M. Daniel Vaillant, ministre de l'intérieur. ... que j'ai eu le plaisir de présenter à l'Assemblée nationale puisque Pierre Mauroy et d'autres orateurs ont souhaité que je le dise, je saisis l'occasion de rappeler, avec l'accord du ministre des relations avec le Parlement, que ce texte est bien inscrit à l'ordre du jour du Sénat pour le mois de janvier. (M. Courtois s'exclame.)
Ne doutez pas que, sur cette question de la décentraliton, nous ferons là encore des propositions ambitieuses, car nous n'avons rien à craindre d'une comparaison de nos bilans respectifs. (Murmures sur les travées du RPR.) M. Jean-Patrick Courtois. Ah non ?
M. Daniel Vaillant, ministre de l'intérieur. S'agissant de la Corse, pourquoi attendre ? Je vous invite à mettre en oeuvre sans tarder les excellentes intentions qui ont été ici évoquées en soutenant, sans le dénaturer, sans le réduire, le projet de loi que nous vous proposons d'adopter.

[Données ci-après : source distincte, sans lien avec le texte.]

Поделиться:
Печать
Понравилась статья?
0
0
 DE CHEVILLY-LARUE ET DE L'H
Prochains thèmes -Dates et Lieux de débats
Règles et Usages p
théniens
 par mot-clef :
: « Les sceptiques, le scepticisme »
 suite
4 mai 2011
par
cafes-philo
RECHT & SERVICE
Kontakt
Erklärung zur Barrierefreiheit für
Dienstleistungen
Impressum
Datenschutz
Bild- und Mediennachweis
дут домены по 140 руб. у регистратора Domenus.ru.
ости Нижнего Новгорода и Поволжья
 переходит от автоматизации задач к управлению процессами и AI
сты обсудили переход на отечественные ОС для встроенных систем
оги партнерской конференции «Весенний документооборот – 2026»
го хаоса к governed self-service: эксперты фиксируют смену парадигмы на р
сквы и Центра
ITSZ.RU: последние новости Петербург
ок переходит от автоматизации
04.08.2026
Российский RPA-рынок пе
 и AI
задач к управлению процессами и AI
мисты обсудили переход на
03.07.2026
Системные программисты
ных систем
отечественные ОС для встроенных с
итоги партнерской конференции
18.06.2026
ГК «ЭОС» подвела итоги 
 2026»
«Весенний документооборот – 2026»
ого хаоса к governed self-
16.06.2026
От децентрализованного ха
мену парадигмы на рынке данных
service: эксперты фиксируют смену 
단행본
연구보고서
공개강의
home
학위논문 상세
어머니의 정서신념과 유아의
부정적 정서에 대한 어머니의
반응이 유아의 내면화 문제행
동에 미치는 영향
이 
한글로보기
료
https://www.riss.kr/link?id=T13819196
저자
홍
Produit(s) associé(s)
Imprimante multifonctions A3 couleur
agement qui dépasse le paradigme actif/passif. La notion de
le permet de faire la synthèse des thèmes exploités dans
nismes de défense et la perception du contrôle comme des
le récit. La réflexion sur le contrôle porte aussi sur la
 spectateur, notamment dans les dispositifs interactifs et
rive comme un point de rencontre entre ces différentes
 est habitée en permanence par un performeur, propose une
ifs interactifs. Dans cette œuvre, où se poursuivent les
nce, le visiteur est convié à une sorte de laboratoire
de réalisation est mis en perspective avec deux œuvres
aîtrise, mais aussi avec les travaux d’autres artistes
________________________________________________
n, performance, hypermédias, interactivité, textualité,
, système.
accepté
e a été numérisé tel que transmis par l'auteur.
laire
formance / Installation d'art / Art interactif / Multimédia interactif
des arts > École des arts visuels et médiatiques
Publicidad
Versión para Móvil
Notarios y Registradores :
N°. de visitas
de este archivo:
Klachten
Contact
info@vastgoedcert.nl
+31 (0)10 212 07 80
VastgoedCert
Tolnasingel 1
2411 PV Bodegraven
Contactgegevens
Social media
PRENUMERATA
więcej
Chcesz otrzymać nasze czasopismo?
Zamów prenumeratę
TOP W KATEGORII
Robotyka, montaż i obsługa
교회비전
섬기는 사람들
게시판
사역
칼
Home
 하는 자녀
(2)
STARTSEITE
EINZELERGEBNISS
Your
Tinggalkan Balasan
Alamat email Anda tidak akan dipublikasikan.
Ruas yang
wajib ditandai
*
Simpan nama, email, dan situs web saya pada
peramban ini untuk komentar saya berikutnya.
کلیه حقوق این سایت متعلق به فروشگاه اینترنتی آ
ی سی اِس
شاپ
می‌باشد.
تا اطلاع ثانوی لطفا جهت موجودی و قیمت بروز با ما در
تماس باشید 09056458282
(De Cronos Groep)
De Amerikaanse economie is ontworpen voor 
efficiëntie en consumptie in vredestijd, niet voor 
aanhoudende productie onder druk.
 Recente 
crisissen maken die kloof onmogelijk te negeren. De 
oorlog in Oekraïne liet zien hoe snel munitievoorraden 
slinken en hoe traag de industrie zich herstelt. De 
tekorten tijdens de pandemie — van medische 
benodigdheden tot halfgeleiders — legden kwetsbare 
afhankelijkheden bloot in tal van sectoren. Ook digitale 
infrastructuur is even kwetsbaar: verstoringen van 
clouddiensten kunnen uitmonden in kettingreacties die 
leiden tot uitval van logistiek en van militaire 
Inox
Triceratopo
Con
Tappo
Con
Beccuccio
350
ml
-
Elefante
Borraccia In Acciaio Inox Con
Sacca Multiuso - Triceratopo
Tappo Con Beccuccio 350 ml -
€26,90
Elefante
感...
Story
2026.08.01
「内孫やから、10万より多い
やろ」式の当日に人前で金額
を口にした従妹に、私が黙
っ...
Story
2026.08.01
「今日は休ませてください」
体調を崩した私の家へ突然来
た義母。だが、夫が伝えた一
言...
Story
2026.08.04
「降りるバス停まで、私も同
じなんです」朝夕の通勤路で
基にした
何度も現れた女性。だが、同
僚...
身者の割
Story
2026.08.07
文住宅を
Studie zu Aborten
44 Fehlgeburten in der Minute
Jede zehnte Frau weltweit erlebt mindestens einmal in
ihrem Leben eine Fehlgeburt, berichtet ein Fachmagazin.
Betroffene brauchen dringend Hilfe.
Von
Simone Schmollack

Ce texte est particulièrement fondé sur la notion de responsabilité. Je pense en effet que la responsabilisation des élus, notamment des élus de Corse, est un élément déterminant. D'ailleurs, dans leur grande majorité, les élus, sur tous les rangs - c'est notamment le cas de vos amis politiques, comme je le rappelais à l'instant, ceux avec lesquels j'ai davantage l'habitude de travailler - ont pris en Corse, à deux reprises, leurs responsabilités. J'ai pu encore le vérifier lors de la réunion à laquelle je participais samedi 26 octobre. Il incombe maintenant au Parlement de prendre ses responsabilités, comme je l'ai indiqué devant l'Assemblée nationale : les députés de la République ont pris les leurs en adoptant le texte qui est soumis aujourd'hui au Sénat ; je me permets donc de dire à la Haute Assemblée et à sa majorité qu'il leur revient maintenant de prendre leurs responsabilités...
M. Josselin de Rohan. On les prendra !
M. Daniel Vaillant, ministre de l'intérieur. ... face aux Corses et à l'ensemble des Français sur ce sujet difficile pour tout le monde. (Applaudissements sur les travées socialistes.)